Комментируя устойчивый эпитет Кибелы (Кубабы) как «покровительницы городов», А. Дугин пишет (с моими сокращениями и дополнениями):

Если мы примем во внимание раскопки Чатал-Гююка, которые демонстрируют удивительную устойчивость и неизменность культа Великой Матери в Анатолии, причём на одном и том же месте, то становится понятным, каким именно городам покровительствовала Великая Мать и что это были за города.

Если мы обратимся к истории, то легко заметим, что феномен города — в архитектурном, этническом, экономическом и социологическом смысле — представляет собой довольно специфическую реальность.

Во-первых, город никогда не появляется из разросшегося сельского поселения. Это связано с тем, что количество пригодной для пахоты земли вокруг конкретного населённого пункта всегда строго ограничено и способно прокормить лишь вполне определённое число жителей села или деревни, веси. Поэтому увеличение численности жителей деревни неминуемо влечёт за собой отселение излишних семей, как правило, основывающих новое поселение на некотором расстоянии от того, из которого они вышли. Это и является движущей силой аграрной колонизации, приводящей к появлению обширных сельских цивилизаций — наподобие  цивилизации банту в Центральной и Южной Африке. Мы называем этот тип «цивилизацией Деметры». Деметра — богиня полей и сёл, но никогда и ни при каких обстоятельствах не городов.
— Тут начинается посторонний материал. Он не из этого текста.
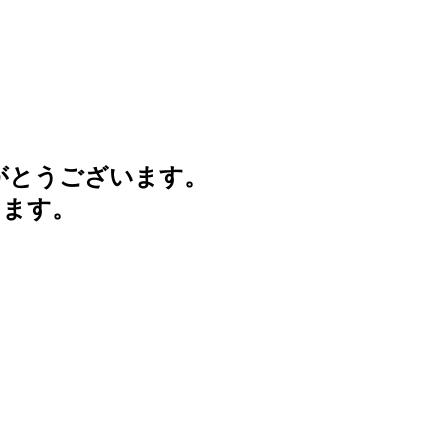
がとうございます。
けます。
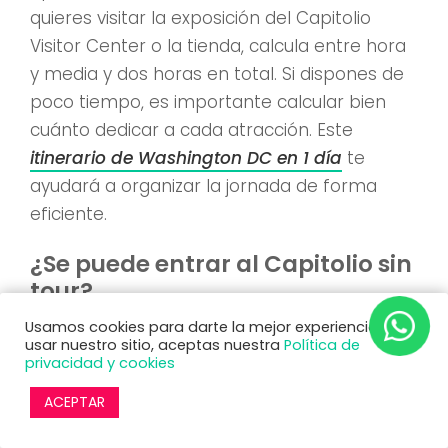
quieres visitar la exposición del Capitolio
Visitor Center o la tienda, calcula entre hora
y media y dos horas en total. Si dispones de
poco tiempo, es importante calcular bien
cuánto dedicar a cada atracción. Este
itinerario de Washington DC en 1 día
te
ayudará a organizar la jornada de forma
eficiente.
¿Se puede entrar al Capitolio sin
tour?
Usamos cookies para darte la mejor experiencia. Al
No. El acceso al interior del edificio para
usar nuestro sitio, aceptas nuestra
Política de
privacidad y cookies
visitantes está organizado exclusivamente a
través de las visitas guiadas. No es posible
ACEPTAR
recorrer el Capitolio de manera libre sin un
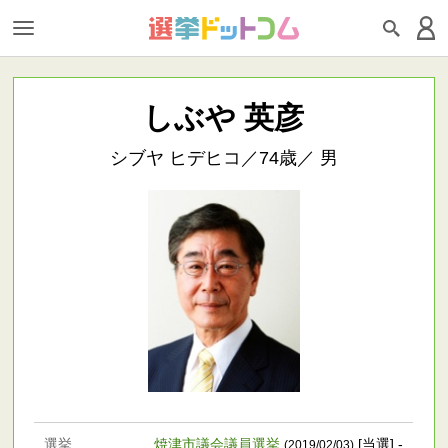
しぶや 英彦
シブヤ ヒデヒコ／74歳／ 男
選挙
焼津市議会議員選挙
[当選] -
(2019/02/03)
Генезис города следует искать в иной сфере. Как правило, в контексте индоевропейской ойкумены все исторически известные города создавались военизированными патриархальными племенами (чаще всего пастушески-кочевыми) как крепости, имеющие две главные функции — контроль над стратегическими высотами и центр для сбора податей с покорённого (преимущественно сельского) населения. Таким образом, город-крепость как элемент создания более устойчивых политий имел в своём основании факт набега и покорения данной области военными отрядами. Населением такого города, то есть горожанами, становилась прислуга воинов. Из этой обслуги, обеспечивающей жизнедеятельность воинов и помогающей в собрании дани, и формировалось постепенно городское население — димы, городские концы.
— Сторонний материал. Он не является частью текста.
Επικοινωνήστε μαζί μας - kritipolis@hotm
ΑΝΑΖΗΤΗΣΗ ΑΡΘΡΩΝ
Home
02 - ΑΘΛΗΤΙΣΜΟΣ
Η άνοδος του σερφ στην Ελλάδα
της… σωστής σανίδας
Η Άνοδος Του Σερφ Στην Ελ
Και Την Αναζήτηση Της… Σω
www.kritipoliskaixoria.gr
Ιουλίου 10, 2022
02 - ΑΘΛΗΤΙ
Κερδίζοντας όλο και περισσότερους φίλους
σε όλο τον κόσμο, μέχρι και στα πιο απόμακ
Однако этот сценарий, неизменно повторяющийся и достоверно засвидетельствованный практически на всём пространстве индоевропейской цивилизации, не может объяснить существование городов или устойчивых населённых центров неаграрного профиля в случае матриархальных неиндоевропейских культур. А археология Малой Азии, в том числе и святилище Великой Матери в Чатал-Гююке, наглядно демонстрирует наличие городских поселений там, где нет и следов воинской экспансии или индоевропейских вторжений. А если бы эти следы и были, едва ли создаваемая патриархальными воинами культура поставила в центре поселения святилище хтонической и тем более гипохтонической богини и сделало её главной сакральной фигурой города. Следовательно, в этносоциологической картине генезиса городов, помимо города-крепости, мы должны признать ещё одну версию происхождения города — город-храм.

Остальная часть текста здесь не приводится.